Hi everyone.
I just wanted to ask if it would be possible to parallelize this piece of code, ive tried to do it as its said in the documentation but it does not seem to be working
gt.mcmc_equilibrate(state, wait=100, mcmc_args=dict(niter=10), verbose=True) # initial equilibration of MCMC (that is always performed in the tutorial)
print(f'{network_file[0]} module refinement one carried out')
# collect nested partitions
bs = [] # recalling the module partitions at each iteration
h = [np.zeros(g.num_vertices() + 1) for s in state.get_levels()] # recall the distribution of the number of modules throughout the whole equilibration process
def collect_data(s):
bs.append(s.get_bs())
for l, sl in enumerate(s.get_levels()):
B = sl.get_nonempty_B()
h[l][B] += 1
gt.mcmc_equilibrate(state, force_niter=1000, mcmc_args=dict(niter=10),
callback=collect_data)
print(f'{network_file[0]} module refinement two carried out')

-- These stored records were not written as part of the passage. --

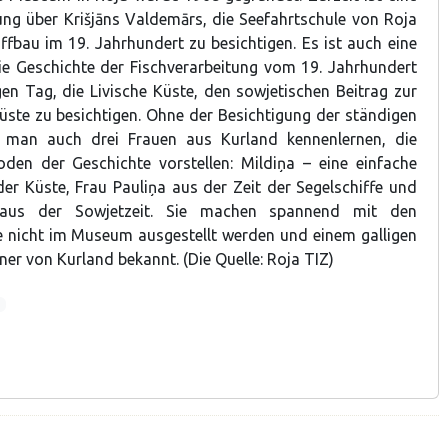
ung über Krišjāns Valdemārs, die Seefahrtschule von Roja
ffbau im 19. Jahrhundert zu besichtigen. Es ist auch eine
ie Geschichte der Fischverarbeitung vom 19. Jahrhundert
gen Tag, die Livische Küste, den sowjetischen Beitrag zur
üste zu besichtigen. Ohne der Besichtigung der ständigen
 man auch drei Frauen aus Kurland kennenlernen, die
oden der Geschichte vorstellen: Mildiņa – eine einfache
der Küste, Frau Pauliņa aus der Zeit der Segelschiffe und
aus der Sowjetzeit. Sie machen spannend mit den
 nicht im Museum ausgestellt werden und einem galligen
r von Kurland bekannt. (Die Quelle: Roja TIZ)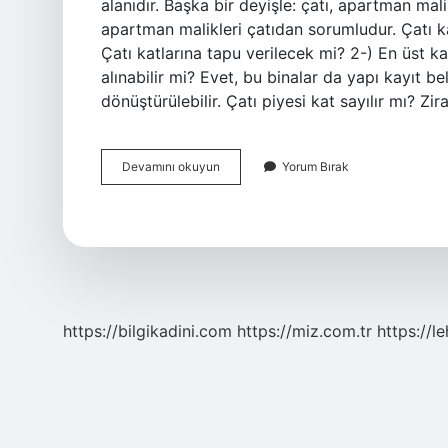
alanıdır. Başka bir deyişle: çatı, apartman mali
apartman malikleri çatıdan sorumludur. Çatı kat
Çatı katlarına tapu verilecek mi? 2-) En üst k
alınabilir mi? Evet, bu binalar da yapı kayıt b
dönüştürülebilir. Çatı piyesi kat sayılır mı? Zi
Çatı
Devamını okuyun
Yorum Bırak
Kat
Sayılır
Mı
https://bilgikadini.com
https://miz.com.tr
https://l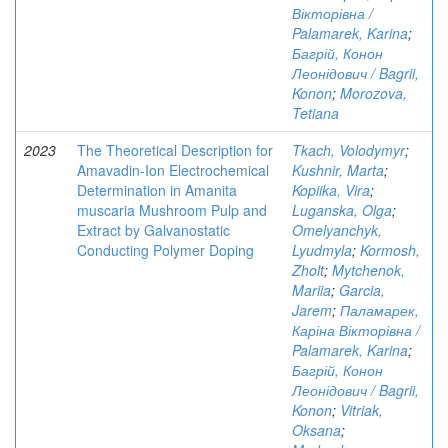
Вікторівна /
Palamarek, Karina
;
Багрій, Конон
Леонідович / Bagrii,
Konon
;
Morozova,
Tetiana
2023
The Theoretical Description for
Tkach, Volodymyr
;
Amavadin-Ion Electrochemical
Kushnir, Marta
;
Determination in Amanita
Kopiika, Vira
;
muscaria Mushroom Pulp and
Luganska, Olga
;
Extract by Galvanostatic
Omelyanchyk,
Conducting Polymer Doping
Lyudmyla
;
Kormosh,
Zholt
;
Mytchenok,
Mariia
;
Garcia,
Jarem
;
Паламарек,
Каріна Вікторівна /
Palamarek, Karina
;
Багрій, Конон
Леонідович / Bagrii,
Konon
;
Vitriak,
Oksana
;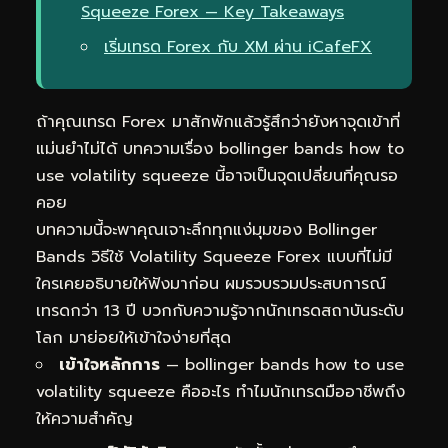
Squeeze Forex — Key Takeaways
เริ่มเทรด Forex กับ XM ผ่าน iCafeFX
ถ้าคุณเทรด Forex มาสักพักแล้วรู้สึกว่ายังหาจุดเข้าที่
แม่นยำไม่ได้ บทความเรื่อง bollinger bands how to
use volatility squeeze นี้อาจเป็นจุดเปลี่ยนที่คุณรอ
คอย
บทความนี้จะพาคุณเจาะลึกทุกแง่มุมของ Bollinger
Bands วิธีใช้ Volatility Squeeze Forex แบบที่ไม่มี
ใครเคยอธิบายให้ฟังมาก่อน ผมรวบรวมประสบการณ์
เทรดกว่า 13 ปี บวกกับความรู้จากนักเทรดสถาบันระดับ
โลก มาย่อยให้เข้าใจง่ายที่สุด
เข้าใจหลักการ
— bollinger bands how to use
volatility squeeze คืออะไร ทำไมนักเทรดมืออาชีพถึง
ให้ความสำคัญ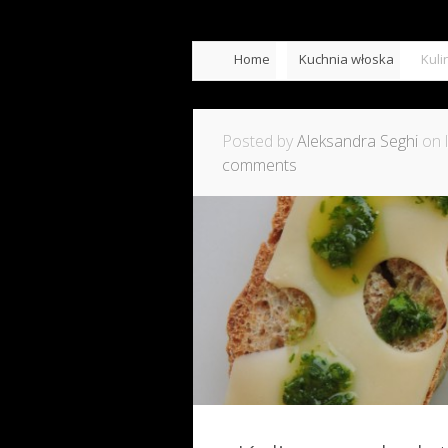
Home
Kuchnia włoska
Kuli
Posted by
Aleksandra Seghi
on l
comments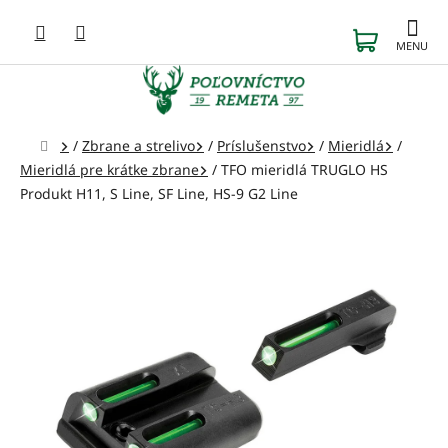
Prejsť
na
NÁKUP
obsah
KOŠÍK
Domov
/
Zbrane a strelivo
/
Príslušenstvo
/
Mieridlá
/
Mieridlá pre krátke zbrane
/
TFO mieridlá TRUGLO HS
Produkt H11, S Line, SF Line, HS-9 G2 Line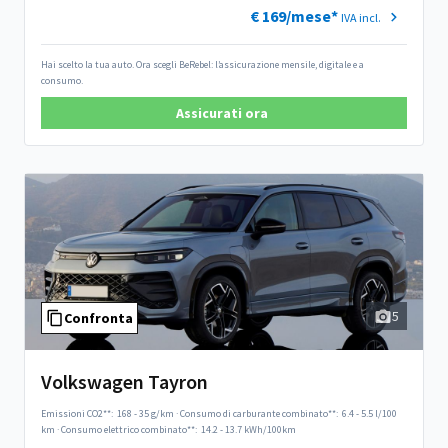
€ 169/mese*
IVA incl.
Hai scelto la tua auto. Ora scegli BeRebel: l’assicurazione mensile, digitale e a
consumo.
Assicurati ora
5
Confronta
Volkswagen Tayron
Emissioni CO2**:
168 - 35 g/km
·
Consumo di carburante combinato**:
6.4 - 5.5 l/100
km
·
Consumo elettrico combinato**:
14.2 - 13.7 kWh/100km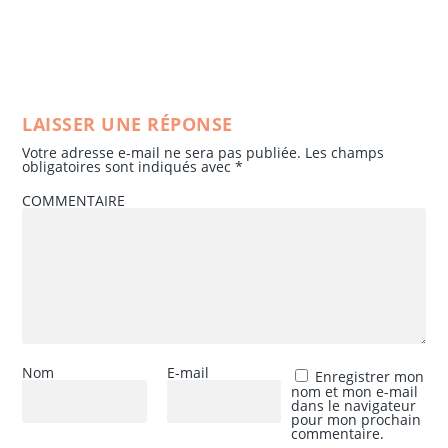
LAISSER UNE RÉPONSE
Votre adresse e-mail ne sera pas publiée.
Les champs
obligatoires sont indiqués avec
*
COMMENTAIRE
Nom
E-mail
Enregistrer mon
nom et mon e-mail
dans le navigateur
pour mon prochain
commentaire.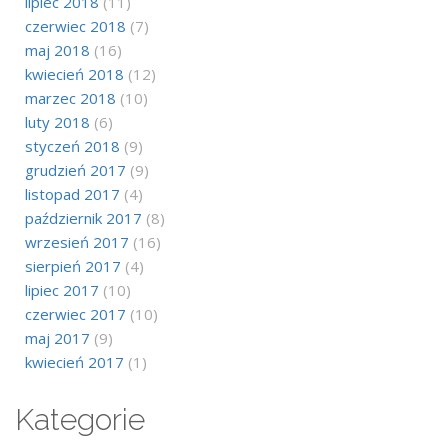
lipiec 2018
(11)
czerwiec 2018
(7)
maj 2018
(16)
kwiecień 2018
(12)
marzec 2018
(10)
luty 2018
(6)
styczeń 2018
(9)
grudzień 2017
(9)
listopad 2017
(4)
październik 2017
(8)
wrzesień 2017
(16)
sierpień 2017
(4)
lipiec 2017
(10)
czerwiec 2017
(10)
maj 2017
(9)
kwiecień 2017
(1)
Kategorie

pmode = gt.PartitionModeState(bs, nested=True, converge=True)
If you expect any kind of detailed feedback, you need to provide a minimal working example of what you are trying to do. The code fragment you sent isn’t even even property indented, and is not complete.
In any case, since the code does not include any loops, it’s unclear what you are trying to parallelize.

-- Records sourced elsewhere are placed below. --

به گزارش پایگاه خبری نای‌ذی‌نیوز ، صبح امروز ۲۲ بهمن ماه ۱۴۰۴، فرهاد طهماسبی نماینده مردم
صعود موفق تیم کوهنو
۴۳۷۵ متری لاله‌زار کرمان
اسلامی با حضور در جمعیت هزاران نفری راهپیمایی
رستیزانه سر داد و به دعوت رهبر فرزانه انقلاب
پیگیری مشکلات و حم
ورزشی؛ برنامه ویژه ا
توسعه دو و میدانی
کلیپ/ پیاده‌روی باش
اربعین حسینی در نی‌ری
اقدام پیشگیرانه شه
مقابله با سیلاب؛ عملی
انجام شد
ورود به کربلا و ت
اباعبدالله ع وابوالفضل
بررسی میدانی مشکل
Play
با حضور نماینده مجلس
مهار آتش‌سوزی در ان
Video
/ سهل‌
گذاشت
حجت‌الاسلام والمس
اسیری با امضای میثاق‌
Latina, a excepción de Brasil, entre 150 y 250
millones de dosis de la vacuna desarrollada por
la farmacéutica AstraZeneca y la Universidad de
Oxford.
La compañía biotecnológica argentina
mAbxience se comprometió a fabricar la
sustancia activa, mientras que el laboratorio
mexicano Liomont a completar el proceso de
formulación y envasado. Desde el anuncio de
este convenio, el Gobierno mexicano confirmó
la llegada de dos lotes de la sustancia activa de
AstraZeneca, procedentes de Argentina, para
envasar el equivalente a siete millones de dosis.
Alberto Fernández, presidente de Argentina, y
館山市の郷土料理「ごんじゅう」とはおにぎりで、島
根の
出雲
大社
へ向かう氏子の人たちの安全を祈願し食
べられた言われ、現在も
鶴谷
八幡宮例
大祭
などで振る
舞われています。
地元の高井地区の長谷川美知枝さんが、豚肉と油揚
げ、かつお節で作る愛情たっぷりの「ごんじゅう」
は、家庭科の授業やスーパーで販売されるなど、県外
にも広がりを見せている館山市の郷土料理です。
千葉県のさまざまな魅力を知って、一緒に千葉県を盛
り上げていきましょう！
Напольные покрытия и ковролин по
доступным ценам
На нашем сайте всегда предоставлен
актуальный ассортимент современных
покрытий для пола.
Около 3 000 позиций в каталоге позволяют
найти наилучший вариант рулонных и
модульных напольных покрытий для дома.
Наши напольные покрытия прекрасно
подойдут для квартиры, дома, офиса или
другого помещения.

The internal MCMC loop itself cannot be parallelized, since the algorithm is serial.
Dear Tiago,
sorry for my silliness, I now understood ur point and thank you for the clarification.
I have one additional doubt though: i have some networks of gene coexpression of about 10-12 k nodes and about 0.01-0.02 dense.

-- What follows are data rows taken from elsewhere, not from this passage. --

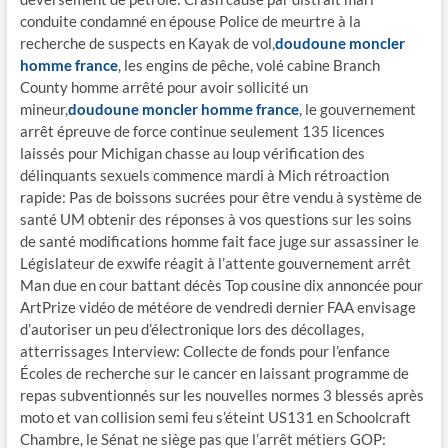
conduite condamné en épouse Police de meurtre à la
recherche de suspects en Kayak de vol,
doudoune moncler
homme france
, les engins de pêche, volé cabine Branch
County homme arrêté pour avoir sollicité un
mineur,
doudoune moncler homme france
, le gouvernement
arrêt épreuve de force continue seulement 135 licences
laissés pour Michigan chasse au loup vérification des
délinquants sexuels commence mardi à Mich rétroaction
rapide: Pas de boissons sucrées pour être vendu à système de
santé UM obtenir des réponses à vos questions sur les soins
de santé modifications homme fait face juge sur assassiner le
Législateur de exwife réagit à l’attente gouvernement arrêt
Man due en cour battant décès Top cousine dix annoncée pour
ArtPrize vidéo de météore de vendredi dernier FAA envisage
d’autoriser un peu d’électronique lors des décollages,
atterrissages Interview: Collecte de fonds pour l’enfance
Écoles de recherche sur le cancer en laissant programme de
repas subventionnés sur les nouvelles normes 3 blessés après
moto et van collision semi feu s’éteint US131 en Schoolcraft
Chambre, le Sénat ne siège pas que l’arrêt métiers GOP: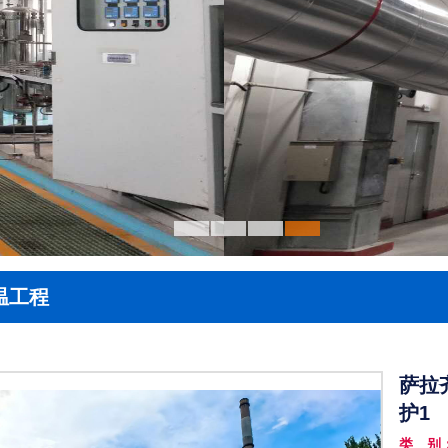
温工程
萨拉
护1
类 别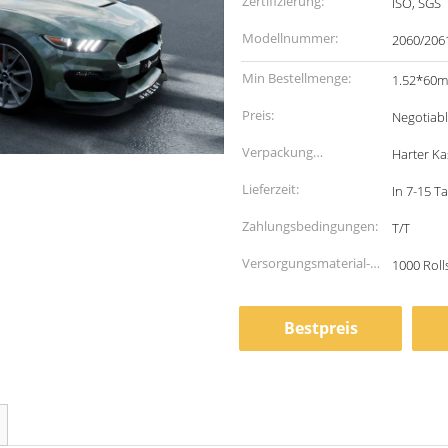
Zertifizierung:
ISO, SGS
Modellnummer:
2060/206
Min Bestellmenge:
1.52*60m,
Preis:
Negotiab
Verpackung
Harter Ka
Informationen:
Lieferzeit:
In 7-15 T
Zahlungsbedingungen:
T/T
Versorgungsmaterial-
1000 Roll
Fähigkeit:
Bestpreis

This is the function I am using to retrieve the modular structure, I tried to follow the tutorial as much as possible but what i do not understand is what the initial mcmc_equilibrate is called for.
Thankyou anyway for the response, I am quite new with network science and I am sorry for the disturb
def process_network_nested(args):
# loading and checking the properties of the network
g, network_file = args
print(f'{network_file} loaded')
g.list_properties()
state = gt.minimize_nested_blockmodel_dl(g, state_args=dict(deg_corr=True))
print(f'{network_file} module partition computed')
gt.mcmc_equilibrate(state, wait=100, mcmc_args=dict(niter=10), verbose=True)
# initial equilibration of MCMC (that is always performed in the tutorial)
print(f'{network_file} module refinement one carried out')
# collect nested partitions
bs = [] # recalling the module partitions at each iteration
def collect_data(s):
bs.append(s.get_bs())
gt.mcmc_equilibrate(state, force_niter=1000, mcmc_args=dict(niter=10),
callback=collect_data)
print(f'{network_file} module refinement two carried out')
pmode = gt.PartitionModeState(bs, nested=True, converge=True)
bs = pmode.get_max_nested() # Get consensus estimate
state = state.copy(bs=bs)
print(f'{network_file} module partition completed')
return state
As I explained above, the code you sent cannot be parallelized, since the MCMC implementation is serial.
For future reference: a minimal working example is a self-contained program that can be run and produces the desired behaviour, bug, etc. What you have sent is a just a function, not a minimal working example. (But there’s no need to prepare one, since your question was already answered.)